David Craig Smith, Minneapolis



The would-be self-flagellators ought to broaden their view

Contrary to a July 2 letter writer’s lament that the United States “has never apologized for slavery” (“Add, to Independence Day, a day of atonement”), this apology has already been delivered in the form of the Civil War’s 600,000 dead. If the letter writer finds this apology to be an insufficient substitute for a more formal declaration of national atonement, she will find it in Lincoln’s Second Inaugural Address.

Peter Abarbanel, Apple Valley

• • •

I read with interest Wisconsinite Judith Harrington’s July 2 commentary on the Minnesota state flag (“As long as we’re discussing flags, what about Minnesota’s?”). While the representations of the Indian rider and pioneer farmer on the Minnesota flag are certainly open to debate, one thing is clear — the Wisconsin state flag, featuring a white sailor and a white miner, fails to even acknowledge the existence of native peoples.

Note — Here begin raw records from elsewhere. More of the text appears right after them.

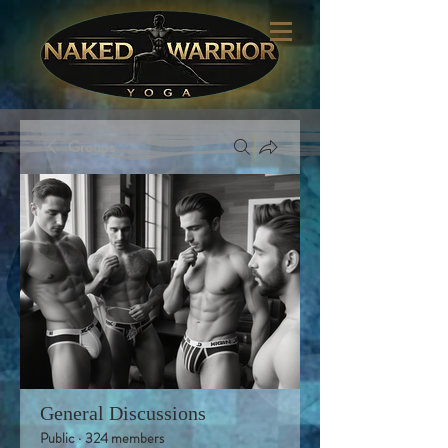
Groups
General Discussions
Public
·
324 members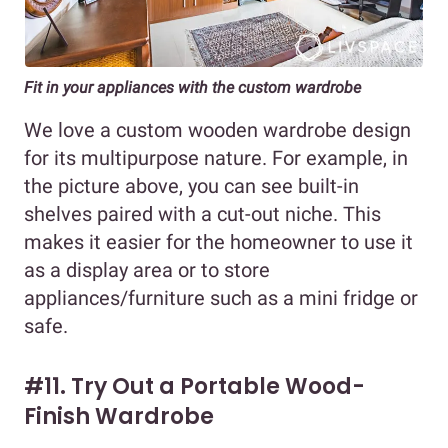
Fit in your appliances with the custom wardrobe
We love a custom wooden wardrobe design
for its multipurpose nature. For example, in
the picture above, you can see built-in
shelves paired with a cut-out niche. This
makes it easier for the homeowner to use it
as a display area or to store
appliances/furniture such as a mini fridge or
safe.
#11. Try Out a Portable Wood-
Finish Wardrobe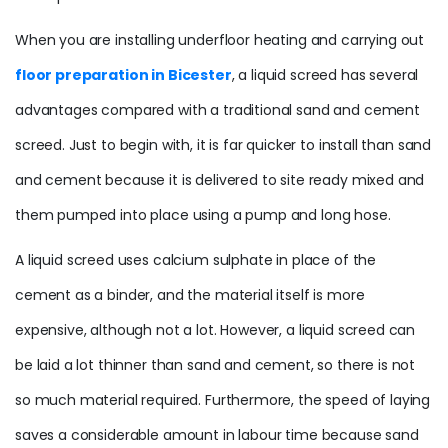
When you are installing underfloor heating and carrying out
floor preparation in Bicester
, a liquid screed has several
advantages compared with a traditional sand and cement
screed. Just to begin with, it is far quicker to install than sand
and cement because it is delivered to site ready mixed and
them pumped into place using a pump and long hose.
A liquid screed uses calcium sulphate in place of the
cement as a binder, and the material itself is more
expensive, although not a lot. However, a liquid screed can
be laid a lot thinner than sand and cement, so there is not
so much material required. Furthermore, the speed of laying
saves a considerable amount in labour time because sand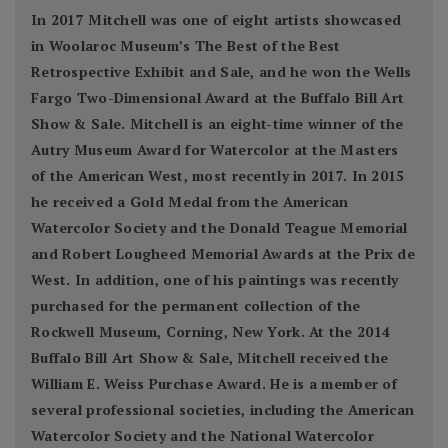
In 2017 Mitchell was one of eight artists showcased
in Woolaroc Museum’s The Best of the Best
Retrospective Exhibit and Sale, and he won the Wells
Fargo Two-Dimensional Award at the Buffalo Bill Art
Show & Sale. Mitchell is an eight-time winner of the
Autry Museum Award for Watercolor at the Masters
of the American West, most recently in 2017. In 2015
he received a Gold Medal from the American
Watercolor Society and the Donald Teague Memorial
and Robert Lougheed Memorial Awards at the Prix de
West. In addition, one of his paintings was recently
purchased for the permanent collection of the
Rockwell Museum, Corning, New York. At the 2014
Buffalo Bill Art Show & Sale, Mitchell received the
William E. Weiss Purchase Award. He is a member of
several professional societies, including the American
Watercolor Society and the National Watercolor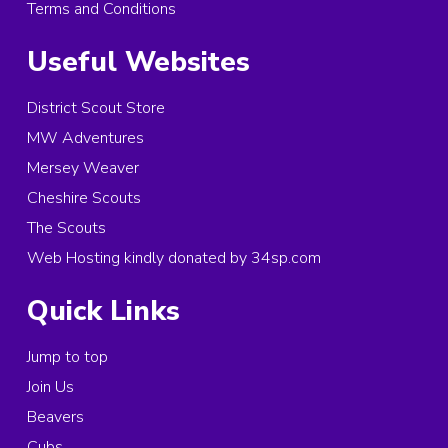
Terms and Conditions
Useful Websites
District Scout Store
MW Adventures
Mersey Weaver
Cheshire Scouts
The Scouts
Web Hosting kindly donated by 34sp.com
Quick Links
Jump to top
Join Us
Beavers
Cubs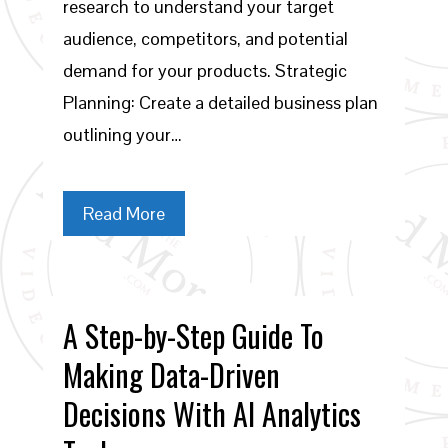
research to understand your target
audience, competitors, and potential
demand for your products. Strategic
Planning: Create a detailed business plan
outlining your…
Read More
A Step-by-Step Guide To
Making Data-Driven
Decisions With AI Analytics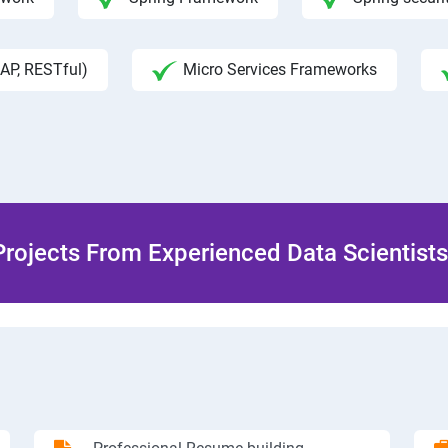
AP, RESTful)
Micro Services Frameworks
rojects From Experienced Data Scientists 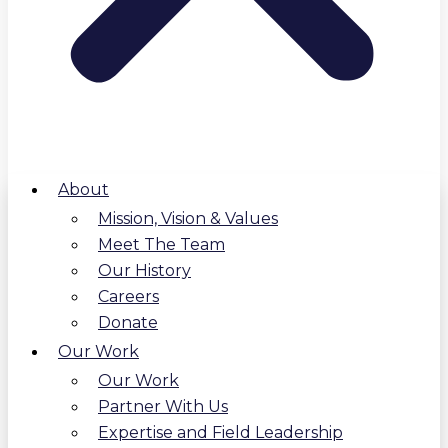
About
Mission, Vision & Values
Meet The Team
Our History
Careers
Donate
Our Work
Our Work
Partner With Us
Expertise and Field Leadership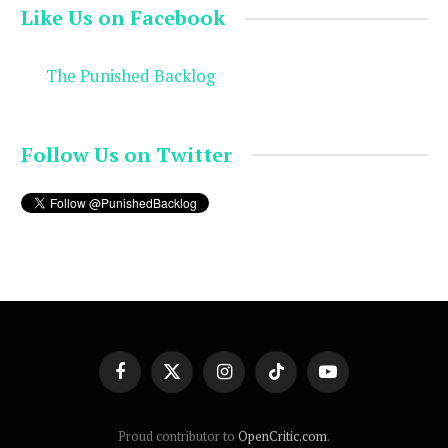
Like Us on Facebook
The Punished Backlog
Follow Us on Twitter
Facebook
X
Instagram
TikTok
YouTube
(Twitter)
Proud contributor to
OpenCritic.com
.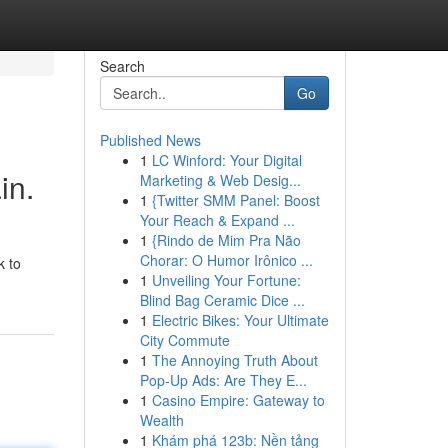
Search
Go
Published News
1
LC Winford: Your Digital
in.
Marketing & Web Desig...
1
{Twitter SMM Panel: Boost
Your Reach & Expand ...
1
{Rindo de Mim Pra Não
Chorar: O Humor Irônico ...
k to
1
Unveiling Your Fortune:
Blind Bag Ceramic Dice ...
1
Electric Bikes: Your Ultimate
City Commute
1
The Annoying Truth About
Pop-Up Ads: Are They E...
1
Casino Empire: Gateway to
Wealth
1
Khám phá 123b: Nền tảng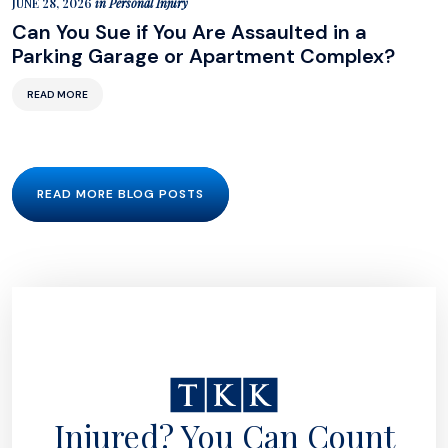
JUNE 28, 2026
in
Personal Injury
Can You Sue if You Are Assaulted in a
Parking Garage or Apartment Complex?
READ MORE
READ MORE BLOG POSTS
Injured? You Can Count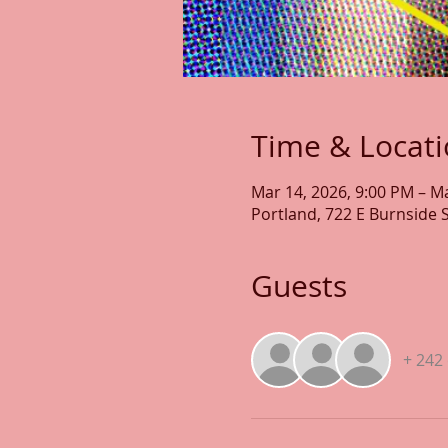
Time & Locat
Mar 14, 2026, 9:00 PM – M
Portland, 722 E Burnside 
Guests
+ 242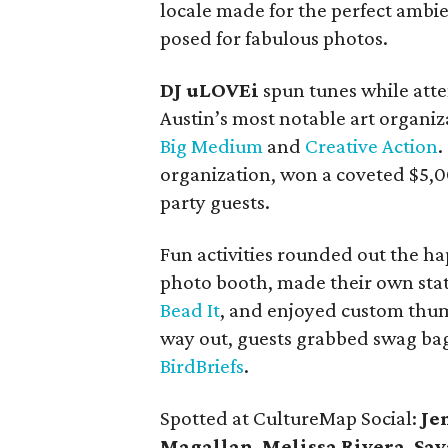
locale made for the perfect ambi
posed for fabulous photos.
DJ uLOVEi
spun tunes while atte
Austin’s most notable art organiz
Big Medium
and
Creative Action
.
organization, won a coveted $5,
party guests.
Fun activities rounded out the ha
photo booth, made their own stat
Bead It
, and enjoyed custom thum
way out, guests grabbed swag bag
BirdBriefs
.
Spotted at CultureMap Social:
Je
Magallan
,
Melissa Rivera
,
Sav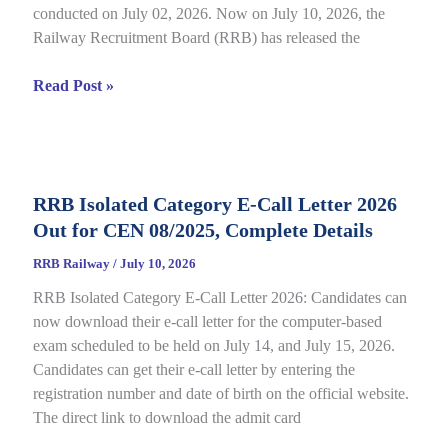
conducted on July 02, 2026. Now on July 10, 2026, the
Railway Recruitment Board (RRB) has released the
RRB
Read Post »
JE
CBT
2
Answer
RRB Isolated Category E-Call Letter 2026
Key
Out for CEN 08/2025, Complete Details
2026
Out
RRB Railway
/
July 10, 2026
for
RRB Isolated Category E-Call Letter 2026: Candidates can
CEN
now download their e-call letter for the computer-based
05/2025,
exam scheduled to be held on July 14, and July 15, 2026.
Complete
Candidates can get their e-call letter by entering the
Paper
registration number and date of birth on the official website.
&
The direct link to download the admit card
Response
Sheet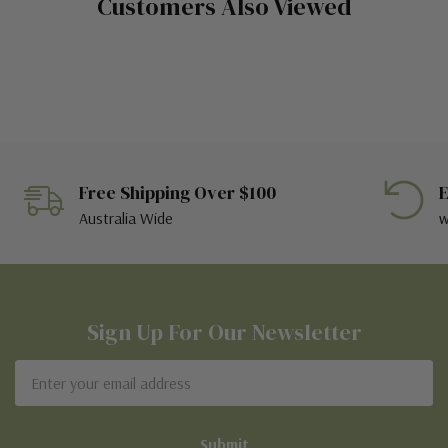
Customers Also Viewed
Free Shipping Over $100
E
Australia Wide
w
Sign Up For Our Newsletter
Email
Address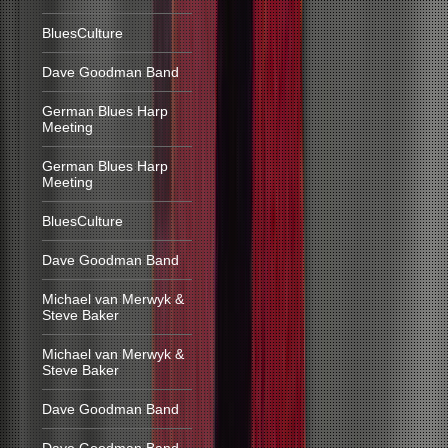
BluesCulture
Dave Goodman Band
German Blues Harp
Meeting
German Blues Harp
Meeting
BluesCulture
Dave Goodman Band
Michael van Merwyk &
Steve Baker
Michael van Merwyk &
Steve Baker
Dave Goodman Band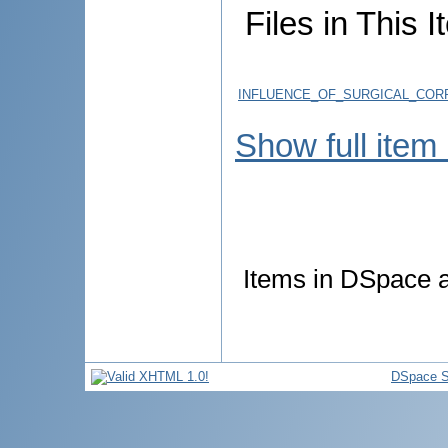
Files in This I
INFLUENCE_OF_SURGICAL_COR
Show full item
Items in DSpace ar
DSpace S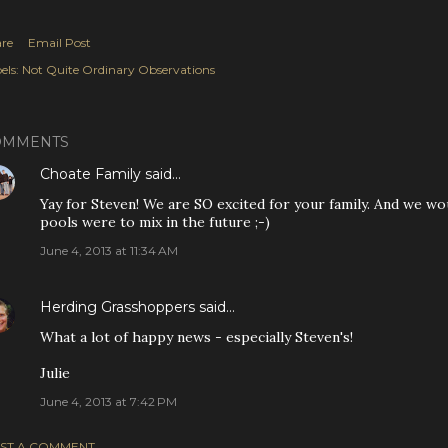
re
Email Post
els:
Not Quite Ordinary Observations
OMMENTS
Choate Family
said…
Yay for Steven! We are SO excited for your family. And we wou
pools were to mix in the future ;-)
June 4, 2013 at 11:34 AM
Herding Grasshoppers
said…
What a lot of happy news - especially Steven's!
Julie
June 4, 2013 at 7:42 PM
ST A COMMENT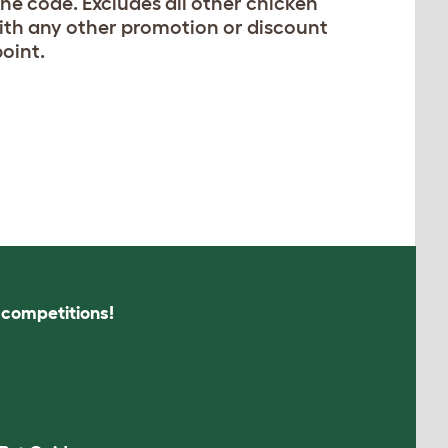
he code. Excludes all other chicken
with any other promotion or discount
point.
s competitions!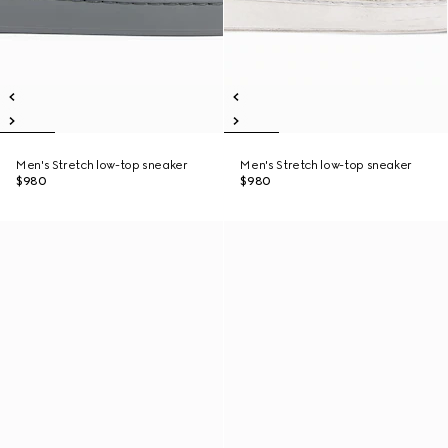
Men's Stretch low-top sneaker
Men's Stretch low-top sneaker
$980
$980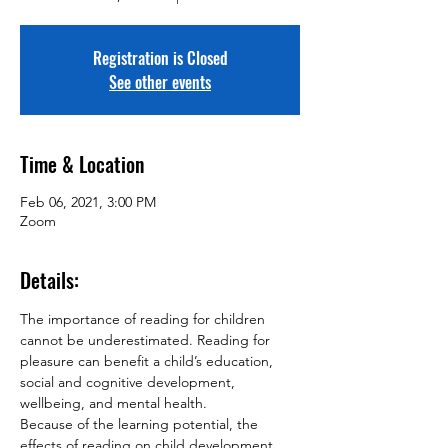
Registration is Closed
See other events
Time & Location
Feb 06, 2021, 3:00 PM
Zoom
Details:
The importance of reading for children 
cannot be underestimated. Reading for 
pleasure can benefit a child’s education, 
social and cognitive development, 
wellbeing, and mental health.
Because of the learning potential, the 
effects of reading on child development 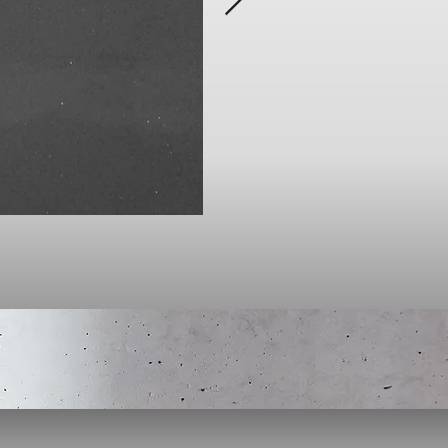
Click here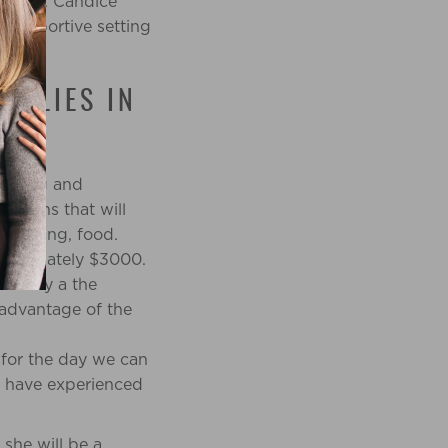
r birth. Candice
a supportive setting
MILIES IN
 loving and
nations that will
, parking, food.
proximately $3000.
 family a the
 advantage of the
for the day we can
lf have experienced
 she will be a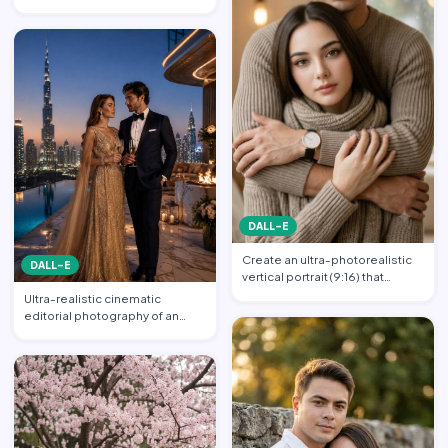
couple in an intimate emb…
DALL-E
Create an ultra-photorealistic
DALL-E
vertical portrait (9:16) that
matches the uploade…
Ultra-realistic cinematic
editorial photography of an
elegant luxury couple at a…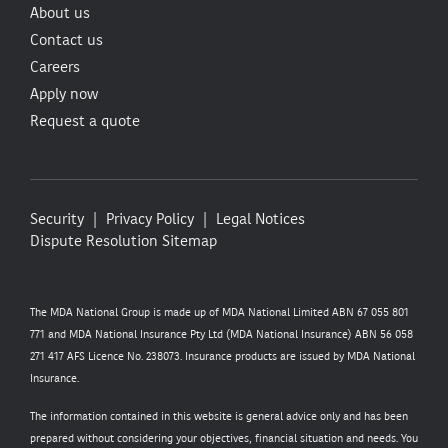
About us
Contact us
Careers
Apply now
Request a quote
Security
Privacy Policy
Legal Notices
Dispute Resolution
Sitemap
The MDA National Group is made up of MDA National Limited ABN 67 055 801
771 and MDA National Insurance Pty Ltd (MDA National Insurance) ABN 56 058
271 417 AFS Licence No. 238073. Insurance products are issued by MDA National
Insurance.
The information contained in this website is general advice only and has been
prepared without considering your objectives, financial situation and needs. You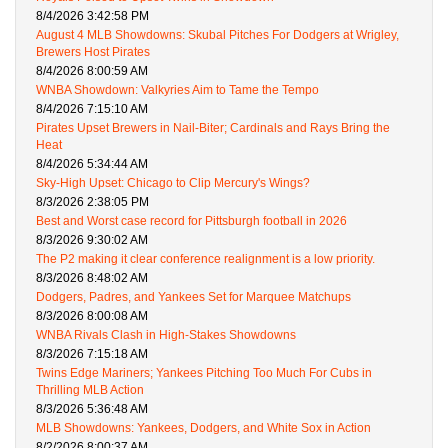
8/4/2026 3:42:58 PM
August 4 MLB Showdowns: Skubal Pitches For Dodgers at Wrigley,
Brewers Host Pirates
8/4/2026 8:00:59 AM
WNBA Showdown: Valkyries Aim to Tame the Tempo
8/4/2026 7:15:10 AM
Pirates Upset Brewers in Nail-Biter; Cardinals and Rays Bring the
Heat
8/4/2026 5:34:44 AM
Sky-High Upset: Chicago to Clip Mercury's Wings?
8/3/2026 2:38:05 PM
Best and Worst case record for Pittsburgh football in 2026
8/3/2026 9:30:02 AM
The P2 making it clear conference realignment is a low priority.
8/3/2026 8:48:02 AM
Dodgers, Padres, and Yankees Set for Marquee Matchups
8/3/2026 8:00:08 AM
WNBA Rivals Clash in High-Stakes Showdowns
8/3/2026 7:15:18 AM
Twins Edge Mariners; Yankees Pitching Too Much For Cubs in
Thrilling MLB Action
8/3/2026 5:36:48 AM
MLB Showdowns: Yankees, Dodgers, and White Sox in Action
8/2/2026 8:00:37 AM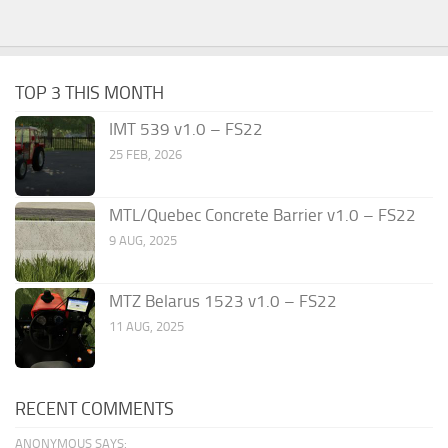
TOP 3 THIS MONTH
IMT 539 v1.0 – FS22
25 FEB, 2026
MTL/Quebec Concrete Barrier v1.0 – FS22
9 AUG, 2025
MTZ Belarus 1523 v1.0 – FS22
11 AUG, 2025
RECENT COMMENTS
ANONYMOUS SAYS: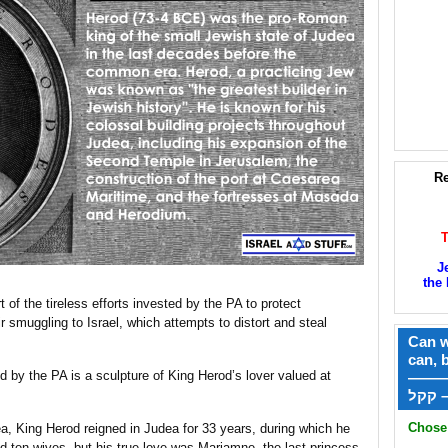
Re
J
the 
 of the tireless efforts invested by the PA to protect
r smuggling to Israel, which attempts to distort and steal
Can w
can, 
d by the PA is a sculpture of King Herod’s lover valued at
——
ק
Chose 
a, King Herod reigned in Judea for 33 years, during which he
 ten wives, but his true love was Mariamne, the last princess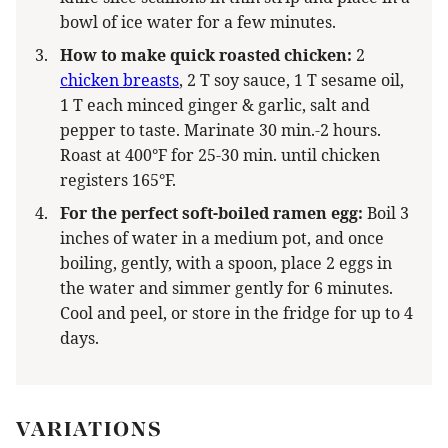
bowl of ice water for a few minutes.
How to make quick roasted chicken:
2
chicken breasts
, 2 T soy sauce, 1 T sesame oil,
1 T each minced ginger & garlic, salt and
pepper to taste. Marinate 30 min.-2 hours.
Roast at 400°F for 25-30 min. until chicken
registers 165°F.
For the perfect soft-boiled ramen egg:
Boil 3
inches of water in a medium pot, and once
boiling, gently, with a spoon, place 2 eggs in
the water and simmer gently for 6 minutes.
Cool and peel, or store in the fridge for up to 4
days.
VARIATIONS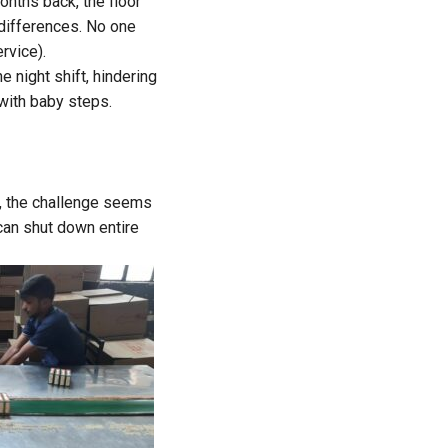
nths back, the floor
 differences. No one
rvice).
e night shift, hindering
 with baby steps.
, the challenge seems
can shut down entire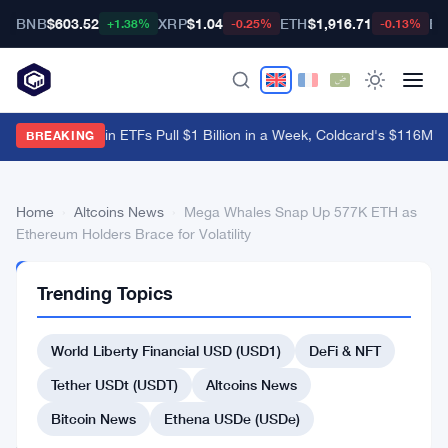
BNB
$603.52
XRP
$1.04
ETH
$1,916.71
BT
+1.38%
-0.25%
-0.13%
US Spot Bitcoin ETFs Pull $1 Billion in a Week, Coldcard's $116M B
BREAKING
Home
›
Altcoins News
›
Mega Whales Snap Up 577K ETH as
Ethereum Holders Brace for Volatility
ALTCOINS
Trending Topics
NEWS
Mega
World Liberty Financial USD (USD1)
DeFi & NFT
Whales
Snap
Tether USDt (USDT)
Altcoins News
Up
Bitcoin News
Ethena USDe (USDe)
577K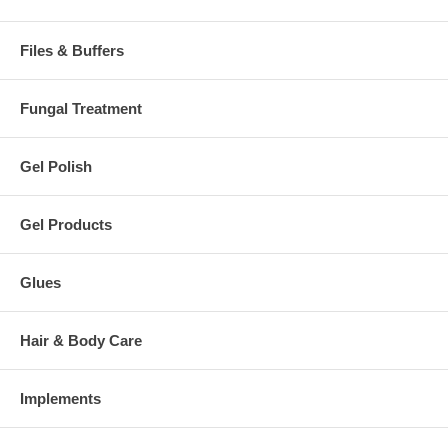
Files & Buffers
Fungal Treatment
Gel Polish
Gel Products
Glues
Hair & Body Care
Implements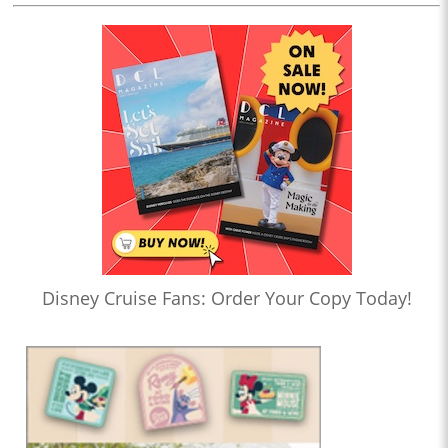
Disney Cruise Fans: Order Your Copy Today!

Marc Sebora, Lester Prairie, Minn.

• • •

Skin color isn’t the most newsworthy topic these days; it’s skin thickness (or lack thereof). Judging from the flap over the names of our lakes and images on our flag, cultural hypersensitivity has reached a new high, which is to say, low.

This silliness knows no bounds. What’s next? Renaming “St. Paul” because it’s offensive to Muslims, Jews, Hindus, Buddhists and atheists? Rochester because it’s Eurocentric? Duluth and Hennepin because they’re derived from French explorers to the exclusion of the Indians? Washburn High School because it honors a great capitalist builder?

Identity politics has created divisions that contradict our successful and unique history of assimilation of cultures into a special place for all. It’s as juvenile as a feckless kid in a sandbox wailing “he called me a name.”